Die Ambitionen waren groß, als die Europäische Kommission 2014 eine grundlegende Reform des Urheberrechts ankündigte. Die nationalen Silos verschiedener Rechtssysteme sollten eingerissen, das Urheberrecht einheitlich und leicht verständlich gestaltet werden. Was bei der Reform des europäischen Urheberrechts schiefgelaufen ist – und was jetzt passieren muss.

  • Urheberrecht

Grundrechte vs. Urheberrecht: Was bei der Reform des europäischen Urheberrechts schiefgelaufen ist – und was jetzt passieren muss

  • Felix Reda

Ein Essay von Felix Reda

Die Ambitionen waren groß, als die Europäische Kommission 2014 eine grundlegende Reform des Urheberrechts ankündigte. Die nationalen Silos verschiedener Rechtssysteme sollten eingerissen, das Urheberrecht einheitlich und leicht verständlich gestaltet werden. Von einer Verordnung – also einem europaweit unmittelbar geltenden Urheberrecht – war die Rede. Doch die anfängliche Euphorie verpuffte schnell: Mitgliedstaaten befürchteten gravierende Einschnitte in ihre nationale Kulturpolitik. Und die Unterhaltungsindustrie weigerte sich, ihre regional sehr unterschiedlichen Vermarktungsstrategien an das digitale Zeitalter anzupassen.
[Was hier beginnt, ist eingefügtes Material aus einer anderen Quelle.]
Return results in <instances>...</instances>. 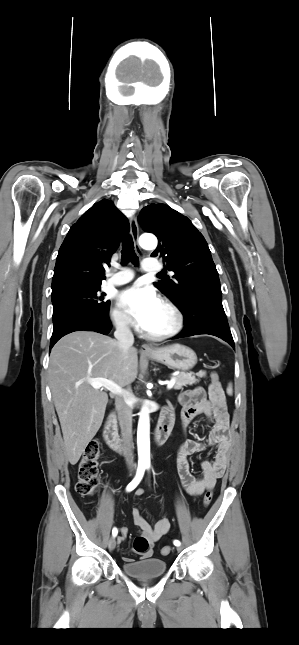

Dem europäischen Binnenmarkt zum Trotz machen deshalb viele Streaming-Angebote noch heute an Landesgrenzen halt.

Von einem europaweit einheitlichen Urheberrecht sind wir weiter entfernt denn je

Nach jahrelangem Ringen verabschiedete Brüssel 2019 schließlich keine Urheberrechtsverordnung, sondern eine Richtlinie, die Mitgliedstaaten erst in nationales Recht umsetzen müssen. Der Harmonisierung ist ein solches Vorgehen eher abträglich. Das Problem illustriert der besonders umstrittene Artikel 17, der bestimmte profitorientierte Online-Plattformen unmittelbar für Urheberrechtsverletzungen ihrer Nutzenden haftbar macht. Um dieser Haftung zu entgehen, müssen die Plattformen sich bemühen, Urheberrechtsverletzungen auf Wunsch von Rechte-Inhabenden zu sperren. Diese Regelung provozierte Massenproteste – getragen von Netzaktivistinnen und Netzaktivisten, Influencerinnen und Influencern und Menschenrechtsgruppen. Sie kritisieren, dass den Uploadfiltern, die Urheberrechtsverletzungen aufspüren sollen, auch viele legale Nutzungen wie beispielsweise Zitate zum Opfer fallen werden.

Die EU-Institutionen zeigten sich überrascht von dem enormen öffentlichen Widerstand und schrieben kurzerhand in die Richtlinie, dass legale Inhalte nicht gesperrt werden dürfen. Das ist natürlich leichter gesagt als getan – es gibt keinen Uploadfilter, der zuverlässig zwischen Urheberrechtsverletzung und legaler Nutzung unterscheiden kann. Die Verhandlungsparteien auf EU-Ebene wussten selbst nicht, wie die Mitgliedstaaten in der Praxis dafür sorgen sollen, dass Urheberrechtsverletzungen gesperrt werden, legale Nutzungen aber online bleiben.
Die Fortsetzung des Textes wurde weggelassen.